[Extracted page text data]

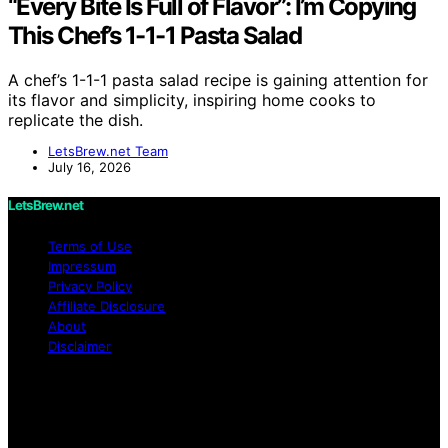
“Every Bite Is Full of Flavor”: I’m Copying
This Chef’s 1-1-1 Pasta Salad
A chef’s 1-1-1 pasta salad recipe is gaining attention for
its flavor and simplicity, inspiring home cooks to
replicate the dish.
LetsBrew.net Team
July 16, 2026
LetsBrew.net
Terms of Use
Impressum
Privacy Policy
Affiliate Disclosure
About
Disclaimer
Copyright © 2026 LetsBrew.net Content on
LetsBrew.net is created and published using artificial
intelligence (AI) for general informational and
educational purposes. Affiliate disclaimer As an affiliate,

■ **Description of the task**: An exact, word-for-word copy of the records is expected, with no pictures in it.

■ **Your solution**:
“Every Bite Is Full of Flavor”: I’m Copying
This Chef’s 1-1-1 Pasta Salad
A chef’s 1-1-1 pasta salad recipe is gaining attention for
its flavor and simplicity, inspiring home cooks to
replicate the dish.
LetsBrew.net Team
July 16, 2026
LetsBrew.net
Terms of Use
Impressum
Privacy Policy
Affiliate Disclosure
About
Disclaimer
Copyright © 2026 LetsBrew.net Content on
LetsBrew.net is created and published using artificial
intelligence (AI) for general informational and
educational purposes. Affiliate disclaimer As an affiliate,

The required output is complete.